Originally posted by: Kyteland
The answer to this question is definitely ambiguous and depends on the question asked. A way of stating the problem that doesn't depend on introducing the two oldest is:

If a man has three children and says "I'll introduce you to two boys" then the probability is 75% that the third is a girl.

If a man has three children and says "I'll introduce you to two of them" and those two are boys then the probability is 50% that the third is a girl.

One of these questions is like the Monty Hall problem. One of them isn't.

Agreed on the second point, but what if we reword the first statement to:

If a man has 100 children and says "I'll introduce you to 99 boys"...

The probability of the 100th child being a girl (not taking into consideration his propensity to have boys and assuming that the chance of a boy/girl is 50/50), is NOT going to be astronomically high. It's still 50%.

 

[Kyteland]

Originally posted by: Syringer
Agreed on the second point, but what if we reword the first statement to:

If a man has 100 children and says "I'll introduce you to 99 boys"...

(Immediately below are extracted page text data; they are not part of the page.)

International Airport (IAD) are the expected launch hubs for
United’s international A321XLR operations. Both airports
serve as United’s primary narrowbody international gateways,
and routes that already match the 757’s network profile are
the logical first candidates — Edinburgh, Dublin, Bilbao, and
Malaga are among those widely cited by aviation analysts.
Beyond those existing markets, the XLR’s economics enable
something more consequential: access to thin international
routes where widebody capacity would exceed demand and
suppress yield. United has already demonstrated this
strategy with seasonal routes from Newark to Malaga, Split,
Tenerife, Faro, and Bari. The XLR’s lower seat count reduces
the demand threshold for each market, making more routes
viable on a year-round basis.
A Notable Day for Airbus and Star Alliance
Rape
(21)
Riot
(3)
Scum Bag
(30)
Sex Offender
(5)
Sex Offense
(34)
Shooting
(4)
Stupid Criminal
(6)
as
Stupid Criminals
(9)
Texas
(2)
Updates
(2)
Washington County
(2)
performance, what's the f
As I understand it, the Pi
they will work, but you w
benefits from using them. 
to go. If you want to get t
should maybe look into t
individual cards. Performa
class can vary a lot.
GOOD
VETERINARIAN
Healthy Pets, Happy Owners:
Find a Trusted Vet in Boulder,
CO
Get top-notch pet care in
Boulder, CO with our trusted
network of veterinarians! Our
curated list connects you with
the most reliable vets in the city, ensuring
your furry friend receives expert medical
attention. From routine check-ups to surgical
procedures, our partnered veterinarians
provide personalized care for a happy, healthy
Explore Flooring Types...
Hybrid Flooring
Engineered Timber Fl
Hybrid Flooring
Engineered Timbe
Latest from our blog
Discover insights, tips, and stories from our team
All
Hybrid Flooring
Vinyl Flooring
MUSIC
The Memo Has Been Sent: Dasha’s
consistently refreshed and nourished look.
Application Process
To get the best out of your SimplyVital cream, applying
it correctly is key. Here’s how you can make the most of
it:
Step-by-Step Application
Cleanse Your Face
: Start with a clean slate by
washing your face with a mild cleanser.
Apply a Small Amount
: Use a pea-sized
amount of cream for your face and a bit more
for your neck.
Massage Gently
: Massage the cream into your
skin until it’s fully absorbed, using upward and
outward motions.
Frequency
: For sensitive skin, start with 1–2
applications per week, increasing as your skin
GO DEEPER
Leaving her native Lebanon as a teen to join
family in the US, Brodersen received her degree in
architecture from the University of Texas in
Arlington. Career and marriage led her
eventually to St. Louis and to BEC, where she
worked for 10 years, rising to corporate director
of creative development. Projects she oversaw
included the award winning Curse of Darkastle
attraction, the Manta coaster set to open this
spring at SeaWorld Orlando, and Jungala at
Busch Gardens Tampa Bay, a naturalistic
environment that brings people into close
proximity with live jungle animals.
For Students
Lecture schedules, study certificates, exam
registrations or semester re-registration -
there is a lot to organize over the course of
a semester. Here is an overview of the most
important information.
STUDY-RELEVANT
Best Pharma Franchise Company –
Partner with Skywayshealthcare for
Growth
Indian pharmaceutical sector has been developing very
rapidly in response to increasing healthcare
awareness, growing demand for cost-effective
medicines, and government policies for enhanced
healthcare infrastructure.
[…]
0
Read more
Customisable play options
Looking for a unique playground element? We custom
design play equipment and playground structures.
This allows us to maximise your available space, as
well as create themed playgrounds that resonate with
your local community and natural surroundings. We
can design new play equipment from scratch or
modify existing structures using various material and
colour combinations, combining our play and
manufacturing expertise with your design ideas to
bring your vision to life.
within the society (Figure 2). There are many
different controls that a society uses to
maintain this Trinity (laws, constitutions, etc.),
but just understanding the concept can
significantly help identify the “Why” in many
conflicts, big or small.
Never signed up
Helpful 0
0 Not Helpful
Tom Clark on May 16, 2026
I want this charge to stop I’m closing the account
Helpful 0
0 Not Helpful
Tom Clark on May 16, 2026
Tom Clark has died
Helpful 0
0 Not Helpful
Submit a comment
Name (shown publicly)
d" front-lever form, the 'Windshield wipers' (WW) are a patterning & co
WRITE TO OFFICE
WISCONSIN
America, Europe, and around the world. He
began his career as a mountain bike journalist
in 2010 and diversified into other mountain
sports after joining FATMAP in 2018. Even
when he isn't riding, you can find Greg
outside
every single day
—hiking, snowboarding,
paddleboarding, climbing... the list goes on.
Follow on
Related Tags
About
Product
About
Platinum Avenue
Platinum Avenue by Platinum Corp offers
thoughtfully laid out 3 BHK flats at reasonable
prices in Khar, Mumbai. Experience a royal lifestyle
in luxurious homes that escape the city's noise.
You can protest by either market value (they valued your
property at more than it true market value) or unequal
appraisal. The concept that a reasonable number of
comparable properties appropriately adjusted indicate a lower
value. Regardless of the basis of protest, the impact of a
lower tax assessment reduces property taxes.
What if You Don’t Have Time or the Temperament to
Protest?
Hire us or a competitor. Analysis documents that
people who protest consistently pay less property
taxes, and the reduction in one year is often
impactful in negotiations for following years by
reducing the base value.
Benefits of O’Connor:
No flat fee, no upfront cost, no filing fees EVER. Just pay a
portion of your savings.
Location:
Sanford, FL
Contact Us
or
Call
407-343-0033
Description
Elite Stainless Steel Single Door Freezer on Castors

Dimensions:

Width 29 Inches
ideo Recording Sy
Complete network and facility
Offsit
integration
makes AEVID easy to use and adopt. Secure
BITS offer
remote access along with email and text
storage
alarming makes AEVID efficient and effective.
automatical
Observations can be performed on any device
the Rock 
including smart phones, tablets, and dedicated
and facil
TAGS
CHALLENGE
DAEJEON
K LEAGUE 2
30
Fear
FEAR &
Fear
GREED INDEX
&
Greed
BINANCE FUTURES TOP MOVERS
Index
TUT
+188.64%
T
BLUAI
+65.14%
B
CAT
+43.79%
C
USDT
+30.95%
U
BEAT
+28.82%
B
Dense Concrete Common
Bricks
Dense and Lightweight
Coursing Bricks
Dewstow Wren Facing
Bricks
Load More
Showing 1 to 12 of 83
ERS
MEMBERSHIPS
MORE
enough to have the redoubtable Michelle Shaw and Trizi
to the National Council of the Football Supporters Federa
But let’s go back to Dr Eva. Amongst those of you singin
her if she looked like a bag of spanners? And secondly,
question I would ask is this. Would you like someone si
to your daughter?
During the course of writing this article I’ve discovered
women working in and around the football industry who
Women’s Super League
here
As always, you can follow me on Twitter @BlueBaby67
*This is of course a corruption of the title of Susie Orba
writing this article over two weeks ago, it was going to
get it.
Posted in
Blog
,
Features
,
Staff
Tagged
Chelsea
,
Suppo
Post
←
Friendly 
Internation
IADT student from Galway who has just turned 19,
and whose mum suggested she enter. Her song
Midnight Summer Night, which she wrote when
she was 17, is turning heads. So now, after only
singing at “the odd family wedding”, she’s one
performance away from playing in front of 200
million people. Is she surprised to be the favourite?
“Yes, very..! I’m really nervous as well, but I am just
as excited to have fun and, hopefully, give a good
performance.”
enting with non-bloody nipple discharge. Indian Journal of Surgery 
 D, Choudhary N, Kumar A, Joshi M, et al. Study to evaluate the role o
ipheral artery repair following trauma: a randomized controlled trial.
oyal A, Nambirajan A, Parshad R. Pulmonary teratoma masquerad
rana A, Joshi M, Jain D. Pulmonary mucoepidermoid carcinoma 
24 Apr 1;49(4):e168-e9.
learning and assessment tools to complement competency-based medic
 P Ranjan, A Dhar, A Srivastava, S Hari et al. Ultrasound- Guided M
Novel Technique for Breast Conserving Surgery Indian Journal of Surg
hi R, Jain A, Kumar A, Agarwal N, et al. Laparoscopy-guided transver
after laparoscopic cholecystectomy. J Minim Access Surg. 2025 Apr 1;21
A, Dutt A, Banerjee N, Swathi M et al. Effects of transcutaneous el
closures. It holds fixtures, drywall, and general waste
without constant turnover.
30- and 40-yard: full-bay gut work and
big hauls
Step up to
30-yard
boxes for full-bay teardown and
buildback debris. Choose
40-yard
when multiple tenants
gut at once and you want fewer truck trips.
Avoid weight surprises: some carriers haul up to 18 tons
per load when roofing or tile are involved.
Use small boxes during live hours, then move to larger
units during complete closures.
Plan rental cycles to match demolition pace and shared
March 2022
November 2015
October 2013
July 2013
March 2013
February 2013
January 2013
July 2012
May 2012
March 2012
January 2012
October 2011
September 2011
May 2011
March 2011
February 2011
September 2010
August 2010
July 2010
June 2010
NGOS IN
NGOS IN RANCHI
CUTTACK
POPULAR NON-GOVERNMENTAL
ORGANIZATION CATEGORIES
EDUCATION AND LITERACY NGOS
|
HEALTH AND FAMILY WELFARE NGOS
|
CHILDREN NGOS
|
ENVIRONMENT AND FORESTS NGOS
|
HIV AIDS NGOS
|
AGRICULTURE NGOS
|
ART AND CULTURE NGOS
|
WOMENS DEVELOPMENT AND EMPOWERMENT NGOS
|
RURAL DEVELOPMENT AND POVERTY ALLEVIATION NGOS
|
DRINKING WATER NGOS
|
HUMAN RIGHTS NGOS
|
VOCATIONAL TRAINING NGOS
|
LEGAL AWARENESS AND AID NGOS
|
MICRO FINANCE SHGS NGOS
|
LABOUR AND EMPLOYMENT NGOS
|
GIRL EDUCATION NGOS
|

The probability of the 100th child being a girl (not taking into consideration his propensity to have boys and assuming that the chance of a boy/girl is 50/50), is NOT going to be astronomically high. It's still 50%.

Lets generalize it further to an arbitrary variable:

If a man has N children and says "I'll introduce you to N-1 boys" then the probability is X that the Nth is a girl.

If a man has N children and says "I'll introduce you to N-1 of them" and those N-1 are boys then the probability is Y that the Nth is a girl.

Solve for X and Y

The variables I'm using are:
N = Total children
B = Total boys
P = Probability of a child being a boy. (Assumed to be 1/2.)

These formulas hold true:
p(N,B) = Probability of having B boys given N children
p(N,B) = choose(N,B)*(P)^(B)*(1-P)^(N-B)
p(N,B) = choose(N,B)*(1/2)^N
sum(i=[0,N]) {p(N,i)} = 1

p(N,N-1) = choose(N,N-1)*(P)^(N-1)*(1-P)^(1)
p(N,N-1) = N*(1-P)*P^(N-1)
p(N,N-1) = N*(1/2)^N

p(N,N) = choose(N,N)*(P)^(N)*(1-P)^(0)
p(N,N) = P^N
p(N,N) = (1/2)^N

The man has N boys with the probability (1/2)^N. In this case there is a boy in the back yard.
The man has N-1 boys with the probability N*(1/2)^N. In this case there is a girl in the back yard.

Solve for X

If the man has N boys, the probability that he introduced you to N-1 boys is choose(N,N-1)/choose(N,N-1) = 100%. He must choose N-1 boys.
If the man has N-1 boys, the probability that he introduced you to N-1 boys is choose(N-1,N-1)/choose(N-1,N-1) = 100%. He must choose N-1 boys.

The total probability is then N*(1/2)^N*100% + (1/2)^N*100% = (N+1)*(1/2)^N

N*(1/2)^N / (N-1)*(1/2)^N = N / (N+1)
(1/2)^N / (N-1)*(1/2)^N = 1 / (N+1)

When N = 3 this gives probabilities of 75% girl and 25% boy.
When N = 99 this gives probabilities of 99% girl and 1% boy.

Solve for Y

If the man has N boys, the probability that he introduced you to N-1 boys is choose(N,N-1)/choose(N,N-1) = 100%.
If the man has N-1 boys, the probability that he introduced you to N-1 boys is choose(N-1,N-1)/choose(N,N-1) = 1/N.

The total probability is then N*(1/2)^N*(1/N) + (1/2)^N*100% = 2*(1/2)^N

N*(1/2)^N*(1/N) / 2*(1/2)^N = 1/2
(1/2)^N / 2*(1/2)^N = 1/2

When N = 3 this gives probabilities of 50% girl and 50% boy.
When N = 99 this gives probabilities of 50% girl and 50% boy.

 

[CycloWizard]

Why don't you just walk outside and introduce yourself to the young whippersnapper?